You play as both The Amazing Spider-Man, Peter Parker, hero of present-day New York, and as Miguel O'Hara, Spider-Man of the year 2099. When Walker Sloan, a scientist at megacorporation Alchemax, hops back through time to the 1970s and founds Alchemax long before it's supposed to exist, the consequences are immediate and dramatic. Present-day New York instantly transforms into a bleak-looking place, and Peter Parker goes from intrepid Daily Bugle photographer to Alchemax employee. O'Hara and Parker join forces across time to undo the damage with their superpowers and brisk repartee. Their banter is one of the better things about Edge of Time; Parker's so-bad-they're-good wisecracks and O'Hara's more serious demeanor make for an interesting contrast, and energetic voice acting helps to make their interactions believable, even when nothing else about the story is.
Unfortunately, although their personalities may contrast, playing as the two Spider-Men feels very similar. As both Parker and O'Hara, you unleash combos by rapidly pressing one button, launch enemies into the air with another, and fire web shots with a third. There's some fun to be had in clobbering the thugs, robots, and mutants that try to put a stop to the Spideys, and using their super-speed abilities to attack enemies while those enemies continue to attack where you were standing an instant earlier is empowering. But although you unlock new moves and power up existing ones throughout the course of the game, the combat doesn't evolve in any meaningful way. It never requires much skill, so defeating your enemies doesn't remain rewarding. It also doesn't look great. Spider-Man should look stylish as he's putting the hurt on the bad guys, but Edge of Time goes overboard with the flashy effects. Color lines follow O'Hara's attacks, for instance, and Parker's hyper-sense ability creates a trail of ghostly impressions of him. In the heat of battle, these dazzling distractions sometimes overshadow the action they're intended to emphasize.
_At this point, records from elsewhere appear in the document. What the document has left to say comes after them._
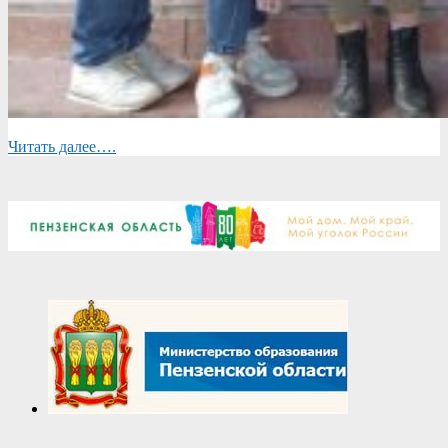
Читать далее….
2023-
03-
24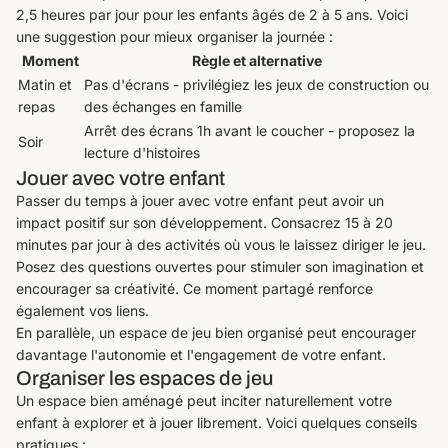
2,5 heures par jour pour les enfants âgés de 2 à 5 ans. Voici
une suggestion pour mieux organiser la journée :
Moment
Règle et alternative
Matin et
Pas d'écrans - privilégiez les jeux de construction ou
repas
des échanges en famille
Arrêt des écrans 1h avant le coucher - proposez la
Soir
lecture d'histoires
Jouer avec votre enfant
Passer du temps à jouer avec votre enfant peut avoir un
impact positif sur son développement. Consacrez 15 à 20
minutes par jour à des activités où vous le laissez diriger le jeu.
Posez des questions ouvertes pour stimuler son imagination et
encourager sa créativité. Ce moment partagé renforce
également vos liens.
En parallèle, un espace de jeu bien organisé peut encourager
davantage l'autonomie et l'engagement de votre enfant.
Organiser les espaces de jeu
Un espace bien aménagé peut inciter naturellement votre
enfant à explorer et à jouer librement. Voici quelques conseils
pratiques :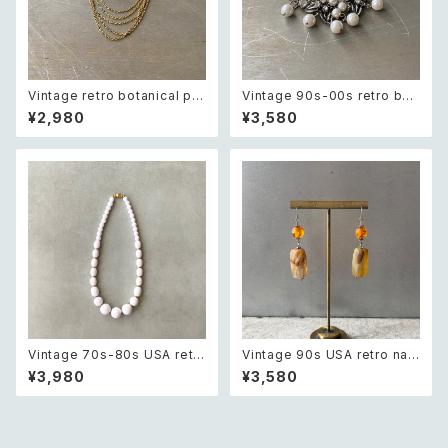
Vintage retro botanical pe
Vintage 90s-00s retro bot
arl×bijou brooch レトロ ヴィ
anical crystal bijou×pearl
¥2,980
¥3,580
ンテージ アクセサリー ボタニカ
bracelet レトロ ヴィンテージ
ル パール×ビジュー ドレープ チ
アクセサリー ボタニカル クリス
ェーン ブローチ
タル ビジュー×パール ブレスレ
ット
Vintage 70s-80s USA retr
Vintage 90s USA retro nat
o white beads classical ne
ural stone agate swing de
¥3,980
¥3,580
cklace レトロ アメリカ ヴィン
sign pierce レトロ アメリカ ヴ
テージ アクセサリー ホワイト ビ
ィンテージ アクセサリー 天然石
ーズ クラシカル ネックレス
アゲート スウィング デザイン ピ
アス/イヤリング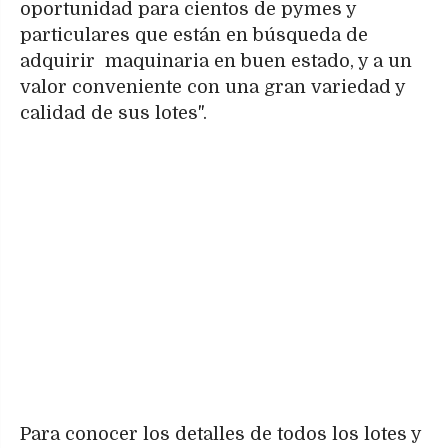
oportunidad para cientos de pymes y
particulares que están en búsqueda de
adquirir maquinaria en buen estado, y a un
valor conveniente con una gran variedad y
calidad de sus lotes".
Para conocer los detalles de todos los lotes y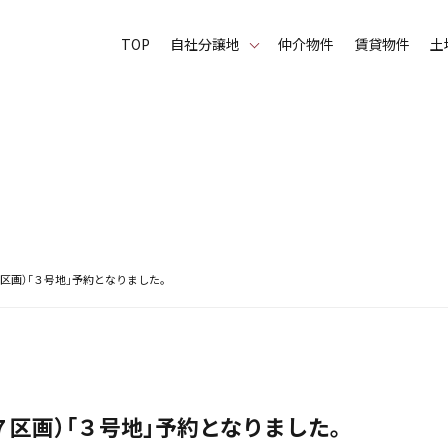
TOP
⾃社分譲地
仲介物件
賃貸物件
土
区画）「３号地」予約となりました。
７区画）「３号地」予約となりました。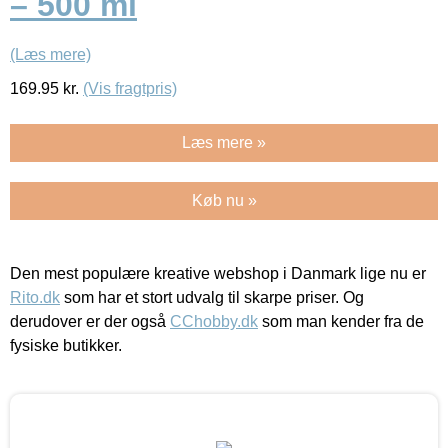
– 500 ml
(Læs mere)
169.95
kr.
(Vis fragtpris)
Læs mere »
Køb nu »
Den mest populære kreative webshop i Danmark lige nu er
Rito.dk
som har et stort udvalg til skarpe priser. Og
derudover er der også
CChobby.dk
som man kender fra de
fysiske butikker.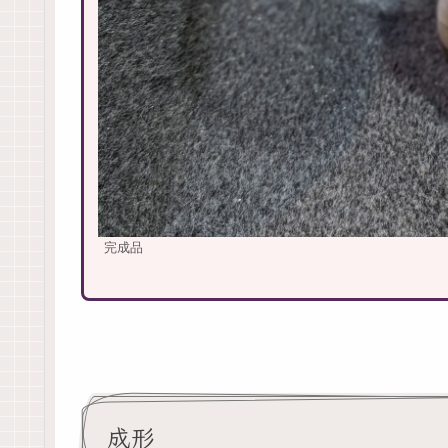
完成品
成形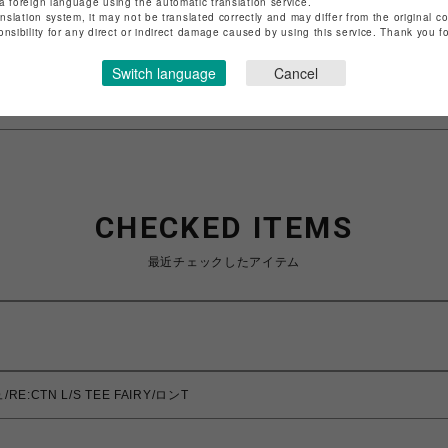
a foreign language using the automatic translation service.
店舗名
池袋PARCO
anslation system, it may not be translated correctly and may differ from the original c
onsibility for any direct or indirect damage caused by using this service. Thank you 
特定商取引法など法令に基づく表記は
こちら
Switch language
Cancel
ショップお問い合わせは
こちら
CHECKED ITEMS
最近チェックしたアイテム
E:CTN L/S TEE FAIRY/ロンT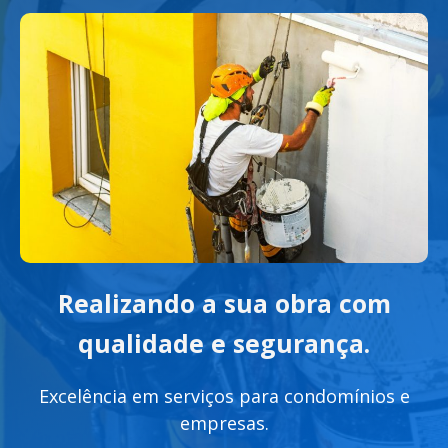
Realizando a sua obra com
qualidade e segurança.
Excelência em serviços para condomínios e
empresas.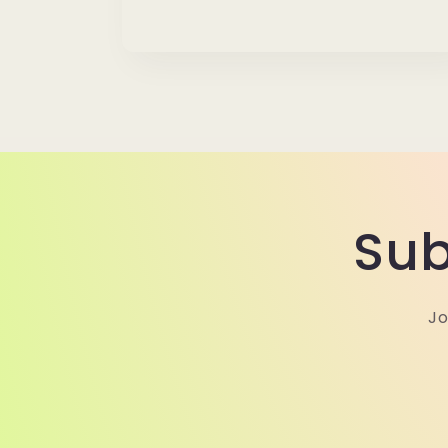
Sub
Jo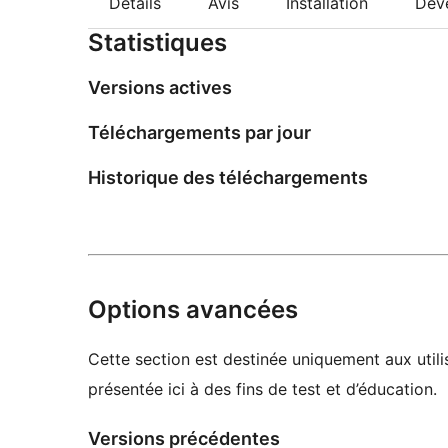
Détails
Avis
Installation
Dév
Statistiques
Versions actives
Téléchargements par jour
Historique des téléchargements
Options avancées
Cette section est destinée uniquement aux utili
présentée ici à des fins de test et d’éducation.
Versions précédentes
Despite the simplicity of its combat, Edge of Time stays interesting as a result of its storytelling. As the Spideys communicate across time, you often see what one Spider-Man is doing in the corner of the screen as you control the other. Thanks to some sort of hastily explained wormholelike phenomenon linking their timelines, the actions of one Spider-Man can have an immediate effect on the surroundings of the other. For instance, if O'Hara is overwhelmed by mutants in the future, Parker can save him by destroying the failed experiments lab in the present. That's the magic--er, science of temporal causality. You must frequently race against time to save your fellow Spider-Man, and the picture-in-picture presentation generates a good deal of tension; the image of Peter Parker being slowly crushed to death by closing walls makes for a strong motivation to hurry up and rescue him. But this concept of temporal causality also feels like a missed opportunity. You might wish you could tinker with the timeline yourself and do things in one time to see how those actions affect the other, but you never have the freedom to do so. Everything that happens is determined by the rigid confines of the story, and you're powerless to affect that course of events. In a game that's all about how time can be shifted, this feels oddly limiting.
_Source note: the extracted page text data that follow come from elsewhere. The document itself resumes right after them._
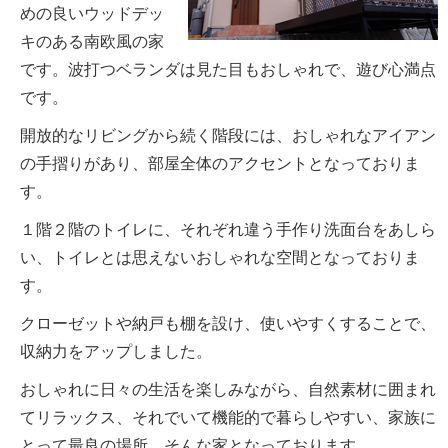
めの良いウッドデッ
キのある南欧風の家
です。波打つベランダは見た目もおしゃれで、遊び心満点
です。
開放的なリビングから続く階段には、おしゃれなアイアン
の手摺りがあり、部屋全体のアクセントとなっておりま
す。
１階２階のトイレに、それぞれ違う手作り洗面台をあしら
い、トイレとは思えないおしゃれな空間となっておりま
す。
クローゼットや納戸も棚を設け、使いやすくすることで、
収納力をアップしました。
おしゃれに日々の生活を楽しみながら、自然素材に囲まれ
てリラックス、それでいて機能的で暮らしやすい、家族に
とって最良の場所、そんな家となっております。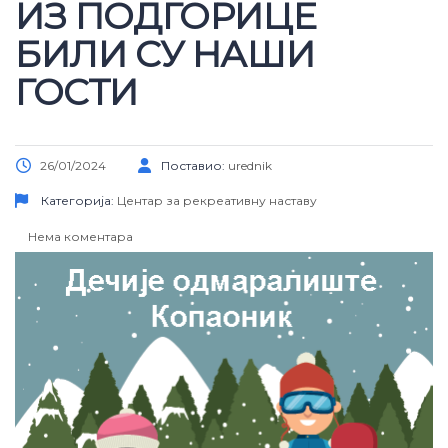
ИЗ ПОДГОРИЦЕ
БИЛИ СУ НАШИ
ГОСТИ
26/01/2024
Поставио:
urednik
Категорија:
Центар за рекреативну наставу
Нема коментара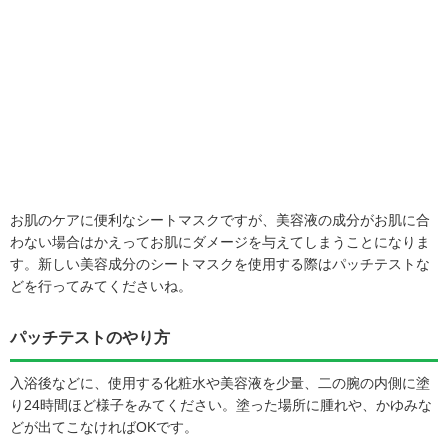
お肌のケアに便利なシートマスクですが、美容液の成分がお肌に合
わない場合はかえってお肌にダメージを与えてしまうことになりま
す。新しい美容成分のシートマスクを使用する際はパッチテストな
どを行ってみてくださいね。
パッチテストのやり方
入浴後などに、使用する化粧水や美容液を少量、二の腕の内側に塗
り24時間ほど様子をみてください。塗った場所に腫れや、かゆみな
どが出てこなければOKです。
Like the story, the environments are also restrictive. Of course you can webswing, and it's exciting to speed through the air as you hustle from one location to another while the pressure is on. And a number of sections in which you must maneuver O'Hara to avoid hurtling into obstacles as he free-falls are dramatic demonstrations of his superhero skills. But the narrow corridors and other confined spaces in which you spend much of your time mean that you rarely have the liberating opportunity to swing any which way. It's disappointing to be cast as these webheads only to find yourself unable to enjoy the sense of freedom that their signature ability should allow for. You can almost always zip right to a highlighted perch with the press of a button, and you make frequent use of this ability to get around, but Edge of Time doesn't fully take advantage of Spider-Man's most defining power. In addition to being restrictive, the locations in which the game takes place are mostly dull industrial hallways and metallic chambers, with little visual variety.
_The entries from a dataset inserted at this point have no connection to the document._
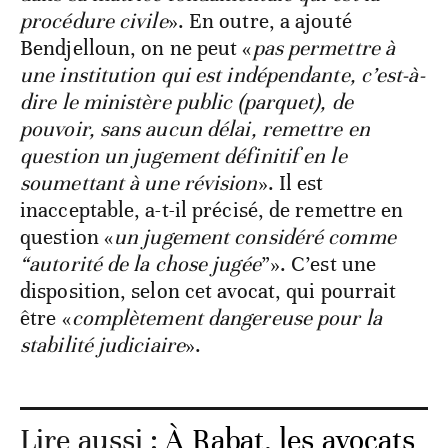
procédure civile
». En outre, a ajouté
Bendjelloun, on ne peut «
pas permettre à
une institution qui est indépendante, c’est-à-
dire le ministère public (parquet), de
pouvoir, sans aucun délai, remettre en
question un jugement définitif en le
soumettant à une révision
». Il est
inacceptable, a-t-il précisé, de remettre en
question «
un jugement considéré comme
“autorité de la chose jugée
”». C’est une
disposition, selon cet avocat, qui pourrait
être «
complètement dangereuse pour la
stabilité judiciaire
».
Lire aussi :
À Rabat, les avocats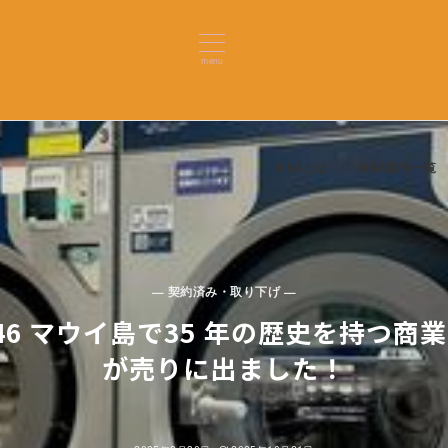
menu
M&Aとは
M&A案件一覧
— 契約済み・取り下げ —
46 マウイ島で35 年の歴史を持つ商
が売りに出ました！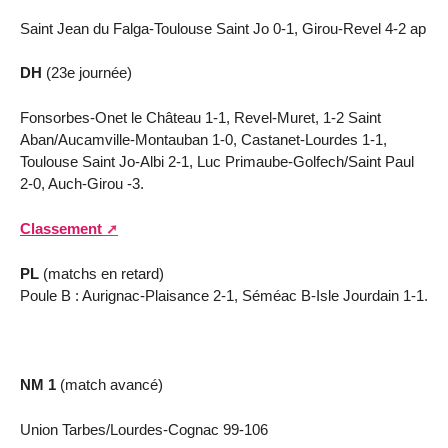
Saint Jean du Falga-Toulouse Saint Jo 0-1, Girou-Revel 4-2 ap
DH
(23e journée)
Fonsorbes-Onet le Château 1-1, Revel-Muret, 1-2 Saint
Aban/Aucamville-Montauban 1-0, Castanet-Lourdes 1-1,
Toulouse Saint Jo-Albi 2-1, Luc Primaube-Golfech/Saint Paul
2-0, Auch-Girou -3.
Classement
PL
(matchs en retard)
Poule B : Aurignac-Plaisance 2-1, Séméac B-Isle Jourdain 1-1.
NM 1
(match avancé)
Union Tarbes/Lourdes-Cognac 99-106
Edge of Time has other frustrations as well, including a poorly designed battle in which you must fight the same boss three times in a row, and you must repeat the entire process from the beginning if you're defeated. And start to finish, the game is only about six hours long. A harder difficulty mode, challenges to complete, alternate suits to unlock, and other bonuses give dedicated wallcrawlers plenty to do, but the combat is too simple and the movement too limited to make these undertakings appealing. Spider-Man fans may find putting up with the game's flaws worthwhile just to enjoy its story, but most players will find that Edge of Time doesn't make your spider sense tingle quite enough.